Page-Oriented Storage | Microservices Course

Problem

Data outgrows memory, so it has to live on block storage that's read and written a page at a time. You still need point lookups, range scans, inserts, updates, and deletes, all with a bounded number of disk I/Os per operation, and all crash-safe. A flat sorted file gives fast lookups but every insert shifts the tail; an append-only unsorted file makes inserts cheap but lookups scan everything. Neither survives at scale.

Solution

A B-tree (B+ tree in practice) stores data in fixed-size pages, typically 4–16 KB to match the OS/disk block. It's a balanced tree with high fan-out: each interior page holds many keys and child pointers, so even a billion rows sit only three or four levels deep. A lookup walks root → leaf, touching one page per level.

In the B+ tree variant used everywhere, only leaf pages hold actual data; interior pages are pure routing keys, and leaves are linked left-to-right so a range scan reads one leaf then follows the link to the next. Updates happen in place: locate the leaf, modify it, write the page back. An insert that overflows a page splits it into two and pushes a separator key up; a delete that underflows a page may merge it with a sibling. A redo write-ahead log records page changes before they're applied, so a crash mid-write can be recovered.

A key design axis is whether the table itself is the tree. Index-organized engines store full rows in the primary-key B-tree's leaves. Heap + index engines keep rows in an unordered heap file and build separate B-trees that point at heap locations.

Tradeoffs

Property	Effect
Reads	Low and predictable read amplification: one root-to-leaf path. This is the B-tree's main advantage
Range scans	Efficient via linked leaves, especially when rows are clustered by the scan key
Write path	In-place updates are random writes; each logical change dirties a page that must later be flushed
WAL cost	Every change is written twice (log, then page), and engines like InnoDB add a doublewrite buffer, raising write volume further
Space	Pages sit partly empty after splits (often ~70% full); fragmentation accumulates and needs occasional rebuilds
MVCC engines	Old row versions linger until a cleanup process reclaims them (Postgres VACUUM, InnoDB purge)
Concurrency	Page-level latching and locking is intricate and a classic contention point

Against an LSM tree the contrast is direct: B-trees win on reads and range scans, LSM trees win on random-write throughput.

Implementations

Minimal pseudocode

def search(node, key):
    while not node.is_leaf:
        i = node.find_child_index(key)   # binary search within the page
        node = read_page(node.children[i])
    return node.get(key)                  # None if absent

def insert(node, key, value):
    leaf = descend_to_leaf(node, key)
    leaf.put(key, value)                  # in-place
    write_page(leaf)
    if leaf.overflows():
        split(leaf)                       # may cascade splits up to the root

def split(page):
    mid = page.middle_key()
    left, right = page.divide_at(mid)
    write_page(left); write_page(right)
    parent = page.parent
    parent.insert_separator(mid, right)   # push median up
    write_page(parent)
    if parent.overflows():
        split(parent)

Real engines add page latching, the WAL, and free-space management around this skeleton.

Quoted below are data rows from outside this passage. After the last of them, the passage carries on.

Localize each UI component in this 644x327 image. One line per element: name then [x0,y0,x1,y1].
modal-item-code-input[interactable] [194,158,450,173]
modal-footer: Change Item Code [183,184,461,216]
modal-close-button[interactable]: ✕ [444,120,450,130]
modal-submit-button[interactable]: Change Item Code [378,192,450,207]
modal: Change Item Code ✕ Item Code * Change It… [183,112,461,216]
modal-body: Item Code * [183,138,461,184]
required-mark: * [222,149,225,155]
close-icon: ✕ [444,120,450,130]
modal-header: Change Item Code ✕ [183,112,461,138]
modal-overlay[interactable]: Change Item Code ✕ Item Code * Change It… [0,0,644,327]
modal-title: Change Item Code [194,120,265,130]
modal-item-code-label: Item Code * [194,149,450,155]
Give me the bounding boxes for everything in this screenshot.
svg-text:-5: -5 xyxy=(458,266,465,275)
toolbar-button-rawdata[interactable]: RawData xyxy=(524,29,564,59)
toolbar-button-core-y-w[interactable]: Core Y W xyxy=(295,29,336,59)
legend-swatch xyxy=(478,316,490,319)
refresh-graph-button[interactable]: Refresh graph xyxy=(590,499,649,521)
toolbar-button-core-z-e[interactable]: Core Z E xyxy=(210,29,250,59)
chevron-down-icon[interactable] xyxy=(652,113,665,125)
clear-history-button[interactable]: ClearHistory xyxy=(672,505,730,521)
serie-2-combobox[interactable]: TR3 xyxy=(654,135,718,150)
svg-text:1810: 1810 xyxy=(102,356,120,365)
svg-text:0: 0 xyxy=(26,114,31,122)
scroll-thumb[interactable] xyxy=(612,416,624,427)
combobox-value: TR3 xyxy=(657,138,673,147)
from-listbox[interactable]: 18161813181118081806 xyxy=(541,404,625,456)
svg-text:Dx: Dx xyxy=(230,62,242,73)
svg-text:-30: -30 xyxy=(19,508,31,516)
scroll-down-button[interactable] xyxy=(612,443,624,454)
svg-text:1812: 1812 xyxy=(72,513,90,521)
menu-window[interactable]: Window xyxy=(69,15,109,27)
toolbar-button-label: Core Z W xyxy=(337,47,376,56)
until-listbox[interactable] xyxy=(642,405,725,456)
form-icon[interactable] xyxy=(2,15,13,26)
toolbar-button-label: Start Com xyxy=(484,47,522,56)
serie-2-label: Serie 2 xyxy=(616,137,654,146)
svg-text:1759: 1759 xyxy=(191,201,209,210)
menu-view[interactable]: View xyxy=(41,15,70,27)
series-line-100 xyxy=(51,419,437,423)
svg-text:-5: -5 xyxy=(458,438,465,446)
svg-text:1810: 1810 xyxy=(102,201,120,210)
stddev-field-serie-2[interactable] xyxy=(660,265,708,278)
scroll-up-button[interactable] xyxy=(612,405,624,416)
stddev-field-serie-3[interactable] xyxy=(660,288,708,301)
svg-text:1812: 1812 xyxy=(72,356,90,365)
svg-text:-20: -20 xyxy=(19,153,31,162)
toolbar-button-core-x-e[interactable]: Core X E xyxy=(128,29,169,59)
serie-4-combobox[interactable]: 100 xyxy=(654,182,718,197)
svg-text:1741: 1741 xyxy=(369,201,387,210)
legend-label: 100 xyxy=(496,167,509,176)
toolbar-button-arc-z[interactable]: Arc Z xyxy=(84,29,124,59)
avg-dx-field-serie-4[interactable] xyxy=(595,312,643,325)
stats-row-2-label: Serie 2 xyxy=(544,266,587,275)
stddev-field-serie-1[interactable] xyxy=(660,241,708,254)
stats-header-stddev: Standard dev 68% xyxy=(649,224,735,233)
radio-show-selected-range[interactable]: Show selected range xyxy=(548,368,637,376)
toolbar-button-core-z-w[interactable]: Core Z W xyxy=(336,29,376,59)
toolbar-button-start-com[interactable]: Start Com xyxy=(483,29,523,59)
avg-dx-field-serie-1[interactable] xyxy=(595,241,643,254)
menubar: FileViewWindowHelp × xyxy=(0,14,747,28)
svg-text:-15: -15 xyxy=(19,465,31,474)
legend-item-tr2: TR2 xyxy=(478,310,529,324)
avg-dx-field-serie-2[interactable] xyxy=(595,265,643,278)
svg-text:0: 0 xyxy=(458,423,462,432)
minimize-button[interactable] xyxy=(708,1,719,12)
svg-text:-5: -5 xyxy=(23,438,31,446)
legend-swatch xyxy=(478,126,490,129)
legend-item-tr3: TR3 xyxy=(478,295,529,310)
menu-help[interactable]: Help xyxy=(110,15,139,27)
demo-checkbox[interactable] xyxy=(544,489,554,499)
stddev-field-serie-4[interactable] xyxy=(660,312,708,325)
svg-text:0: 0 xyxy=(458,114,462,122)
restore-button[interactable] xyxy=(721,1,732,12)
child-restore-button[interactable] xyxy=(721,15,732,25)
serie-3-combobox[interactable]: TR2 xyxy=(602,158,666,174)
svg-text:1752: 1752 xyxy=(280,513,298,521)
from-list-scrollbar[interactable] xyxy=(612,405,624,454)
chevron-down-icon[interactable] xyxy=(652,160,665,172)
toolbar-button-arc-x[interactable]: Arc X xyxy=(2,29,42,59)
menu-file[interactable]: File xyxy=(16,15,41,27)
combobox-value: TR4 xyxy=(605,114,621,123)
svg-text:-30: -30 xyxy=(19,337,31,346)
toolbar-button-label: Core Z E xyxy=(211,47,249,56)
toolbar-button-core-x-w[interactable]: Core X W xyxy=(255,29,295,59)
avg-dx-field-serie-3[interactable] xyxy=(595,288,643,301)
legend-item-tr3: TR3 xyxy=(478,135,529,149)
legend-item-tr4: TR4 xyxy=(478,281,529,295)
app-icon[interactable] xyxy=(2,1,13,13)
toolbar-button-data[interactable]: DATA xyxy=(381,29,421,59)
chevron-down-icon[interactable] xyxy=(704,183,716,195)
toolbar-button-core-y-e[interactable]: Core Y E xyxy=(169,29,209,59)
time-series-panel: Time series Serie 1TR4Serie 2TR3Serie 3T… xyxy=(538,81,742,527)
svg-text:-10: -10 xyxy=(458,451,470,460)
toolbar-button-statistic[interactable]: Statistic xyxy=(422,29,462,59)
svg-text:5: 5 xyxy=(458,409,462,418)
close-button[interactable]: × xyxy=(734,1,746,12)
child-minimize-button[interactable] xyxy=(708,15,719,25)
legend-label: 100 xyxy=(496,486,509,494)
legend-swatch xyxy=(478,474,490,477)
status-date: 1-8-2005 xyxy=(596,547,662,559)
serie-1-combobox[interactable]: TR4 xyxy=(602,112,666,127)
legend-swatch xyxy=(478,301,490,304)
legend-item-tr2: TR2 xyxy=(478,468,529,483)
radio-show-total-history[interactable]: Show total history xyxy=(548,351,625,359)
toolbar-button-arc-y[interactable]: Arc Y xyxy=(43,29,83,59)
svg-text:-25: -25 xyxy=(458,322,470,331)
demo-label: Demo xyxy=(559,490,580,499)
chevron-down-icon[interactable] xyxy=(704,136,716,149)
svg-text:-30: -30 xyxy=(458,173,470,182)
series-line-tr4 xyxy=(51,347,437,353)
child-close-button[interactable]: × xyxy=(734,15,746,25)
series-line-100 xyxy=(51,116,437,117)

InnoDB (MySQL) — index-organized

The table is a B+ tree keyed on the primary key; leaf pages hold the complete rows, so primary-key range scans are clustered and fast. Secondary indexes store the primary key as their row pointer, meaning a secondary lookup does two descents (index tree, then PK tree). Pages are 16 KB. Durability comes from the redo log plus a doublewrite buffer that guards against torn page writes; MVCC is served from an undo log, and a buffer pool caches hot pages. Docs: https://dev.mysql.com/doc/refman/en/innodb-storage-engine.html.

PostgreSQL — heap + B-tree

Rows live in an unordered heap file, addressed by TID (page number, item offset). Indexes are separate structures, the default being a B-tree implementing the Lehman-Yao concurrent variant (lock-free descent via high keys and right-links). Because the primary key isn't clustered by default, even a primary-key range scan may hit scattered heap pages. MVCC keeps superseded row versions in the heap itself, which VACUUM later reclaims; the WAL provides crash recovery and feeds replication. Source: https://github.com/postgres/postgres, tree under src/backend/access/nbtree.

SQLite — single-file embedded

The entire database is one file divided into pages (4 KB by default). Each table is a B-tree keyed by an integer rowid with rows stored in the leaves (index-organized, like InnoDB), and each explicit index is its own B-tree. Durability uses either a rollback journal or WAL mode. It's a library linked into the application, not a server, which is why it's the most deployed database engine in the world (phones, browsers, embedded devices). Source: https://www.sqlite.org/src.